God develops the idea of the perfect jewel throughout his holy word. The idea begins with the fact that God created man from the dust of the ground, that is, from the minerals which make up the earth itself. All of the world’s stones and jewels consist of these same basic elements, except that they take on different forms. Dust, of course, represents one of the most unrefined example of the elemental building blocks of the earth. It is almost useless while simply “dust” and has to be worked upon to become something of value.
Dictionaries define a jewel as “a precious stone.” A stone is “concreted earthy or mineral matter.” One could say that a stone is “hardened dust.” A jewel could thus be defined as “precious dust.” God created man from the dust of the ground. All organic compounds, including man, include the element carbon, so the dust God used to create man must have included carbon. Science teaches that intense pressure turns common carbon into diamond. Spiritually, God works upon this dust he called man, each of us men and women, with pinpoint pressure in order to turn us, like carbon in the natural, into spiritual diamonds, spiritual jewels.
One of the first parables, or prophetic historical stories, which sheds light on this process occur in the Book of Deuteronomy. There we read,
1 Now Moses, with the elders of Israel, commanded the people, saying: “Keep all the commandments which I command you today. 2 And it shall be, on the day when you cross over the Jordan to the land which the LORD your God is giving you, that you shall set up for yourselves large stones, and whitewash them with lime. 3 You shall write on them all the words of this law, when you have crossed over, that you may enter the land which the LORD your God is giving you, ‘a land flowing with milk and honey,’[a] just as the LORD God of your fathers promised you. 4 Therefore it shall be, when you have crossed over the Jordan, that on Mount Ebal you shall set up these stones, which I command you today, and you shall whitewash them with lime. 5 And there you shall build an altar to the LORD your God, an altar of stones; you shall not use an iron tool on them. 6 You shall build with whole stones the altar of the LORD your God, and offer burnt offerings on it to the LORD your God. 7 You shall offer peace offerings, and shall eat there, and rejoice before the LORD your God. 8 And you shall write very plainly on the stones all the words of this law.”
9 Then Moses and the priests, the Levites, spoke to all Israel, saying, “Take heed and listen, O Israel: This day you have become the people of the LORD your God. 10Therefore you shall obey the voice of the LORD your God, and observe His commandments and His statutes which I command you today.” (Deuteronomy 27:1-10, NKJV)

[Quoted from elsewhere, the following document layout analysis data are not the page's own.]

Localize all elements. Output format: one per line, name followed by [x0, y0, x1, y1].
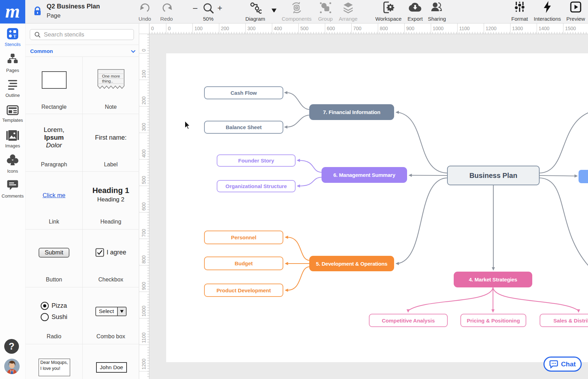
svg-text:1000: 1000: [141, 306, 147, 317]
svg-text:0: 0: [151, 26, 154, 31]
svg-text:1000: 1000: [433, 26, 444, 31]
svg-text:200: 200: [221, 26, 229, 31]
svg-text:300: 300: [141, 123, 147, 131]
svg-text:400: 400: [141, 149, 147, 158]
svg-text:1300: 1300: [512, 26, 523, 31]
svg-text:400: 400: [274, 26, 282, 31]
svg-text:0: 0: [141, 49, 147, 52]
svg-text:700: 700: [141, 229, 147, 237]
svg-text:1400: 1400: [539, 26, 549, 31]
svg-text:600: 600: [141, 202, 147, 211]
svg-text:300: 300: [248, 26, 256, 31]
svg-text:1200: 1200: [141, 359, 147, 370]
svg-text:200: 200: [141, 96, 147, 105]
svg-text:1100: 1100: [459, 26, 470, 31]
svg-text:thing..: thing..: [102, 79, 113, 83]
svg-text:m: m: [5, 2, 20, 22]
svg-text:0: 0: [168, 26, 171, 31]
svg-text:800: 800: [380, 26, 388, 31]
svg-text:800: 800: [141, 255, 147, 264]
svg-text:100: 100: [141, 70, 147, 78]
svg-text:500: 500: [300, 26, 309, 31]
svg-text:One more: One more: [102, 74, 120, 78]
svg-text:500: 500: [141, 176, 147, 184]
svg-text:T: T: [13, 34, 16, 39]
svg-text:1100: 1100: [141, 332, 147, 343]
svg-text:1500: 1500: [565, 26, 576, 31]
svg-text:100: 100: [195, 26, 203, 31]
svg-text:700: 700: [353, 26, 362, 31]
svg-text:900: 900: [406, 26, 415, 31]
svg-text:900: 900: [141, 282, 147, 290]
svg-text:600: 600: [327, 26, 335, 31]
svg-text:1200: 1200: [486, 26, 496, 31]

Moses here introduces us to the principle that God requires that the materials for his worship be prepared “outside the camp.” He reveals here that God will not have tools worked upon his stones at the place where they are ultimately used. This means that God’s stones must be ready before they can be used. He fully prepares them away from the final work site. Second, this passage shows that God’s stones will have his word, his law written upon them.
We see the first principle appear again when Solomon built God’s majestic temple in Jerusalem,
And the temple, when it was being built, was built with stone finished at the quarry, so that no hammer or chisel or any iron tool was heard in the temple while it was being built. (1 Kings 6:7)
Later, concerning this second idea, Isaiah says,
Hearken unto me, you that know righteousness, the people in whose heart is my law; fear you not the reproach of men, neither be you afraid of their revilings. (Isaiah 51:7 KJ2000)
Paul applies this principle to believers in Christ, saying,
Since you are manifestly declared to be the epistle of Christ ministered by us, written not with ink, but with the Spirit of the living God; not in tables of stone, but in fleshly tables of the heart. (2 Corinthians 3:3 KJ2000)
Then Peter teaches us,
You also, as living stones, are built up into a spiritual house, a holy priesthood, to offer up spiritual sacrifices, acceptable to God by Jesus Christ. (1 Peter 2:5 KJ2000)
Finally, we see the two Mosaic principles discussed above carried forward to the very end of the Bible where God reveals his Bride, the Bride of Christ, as New Jerusalem descending from heaven. In Revelation 21 God describes her as a holy city built with all types of precious stones. This pictures the perfected saints wherein no sin can even enter. God’s Law, the perfection of his ways, has now been fully written upon her heart. Having thus been perfected she now appears to mankind in glory, ready to take her throne with Christ, ready to rule with him. She, the Bride of Christ, New Jerusalem, the Overcomers, the Remnant, the Sons and Daughters of God, is the perfect jewel of prophesy. She is the crown of creation, that which God has slowly, but deliberately, made from the dust of the ground!